McCoy wordlessly offers him a pamphlet. Jim frowns at it. “Motels in the area?”
“Road trips run on a good night’s sleep,” says McCoy. He leans his elbow on the kiosk and it wobbles dangerously; he hurriedly corrects himself.
“I don’t have the money to splurge on a motel every night.”
Jim looks up sharply. “I don’t want to be a hard luck case.”
“Jim, if anyone’s the hard luck case here, it’s me,” says McCoy, his expression softening. “Fact is, if I’m coming with you on your lil’ coming-of-age journey, I damn well better pull my weight. Besides. I want the company.”
Jim swallows. He imagines, just for an instant, that he can see McCoy’s eyes follow the movement of his throat.
Then he grins, teasing, deflecting, and bumps his shoulder against McCoy’s as he walks past. “Company, eh?” he says playfully. Behind his smile, Jim waits poised and trembling for the reply.
McCoy scoffs audibly and turns to follow Jim out. “Not that kind of company, dumbass,” he says, but his voice sounds genial enough, and when they step out into the parking lot the cool evening air tastes as sweet as peach pie in Jim’s mouth.
They drive for ten, twenty minutes in companionable silence, stopping only once to get McCoy’s suitcase out of the trunk of his broken-down car. Jim’s own bag has been moved to the backseat, with the hope that McCoy would replace it in the shotgun, but after scarcely a minute of Jim’s driving McCoy shoos him out from behind the wheel with a hasty, “Let me, let me,” and now Jim has been relegated to the shotgun of his own car.

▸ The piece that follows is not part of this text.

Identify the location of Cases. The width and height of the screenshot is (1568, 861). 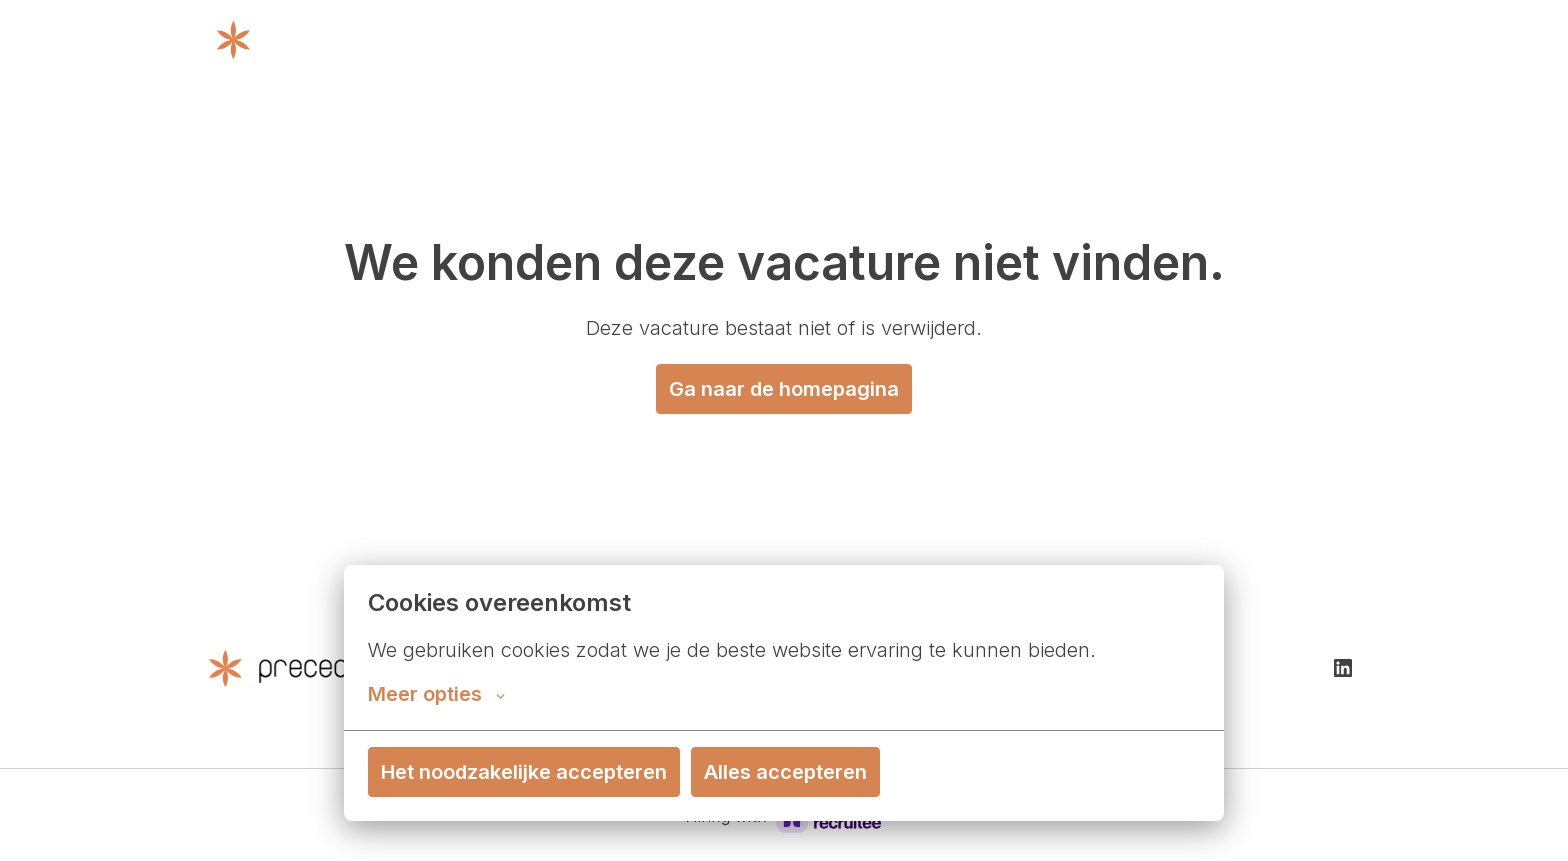
(1198, 40).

I met this man today, Jim thinks, and he’s driving my car. The thought should unnerve him, yet somehow fails to do so.
They pull up to the nearest motel and pay for a room with two beds. McCoy scrubs his clothes in the sink and Jim doesn’t say anything about it. Jim puts in his worn-out retainer and McCoy doesn’t say anything about it.
They sleep as easy as if they’d known each other all their lives.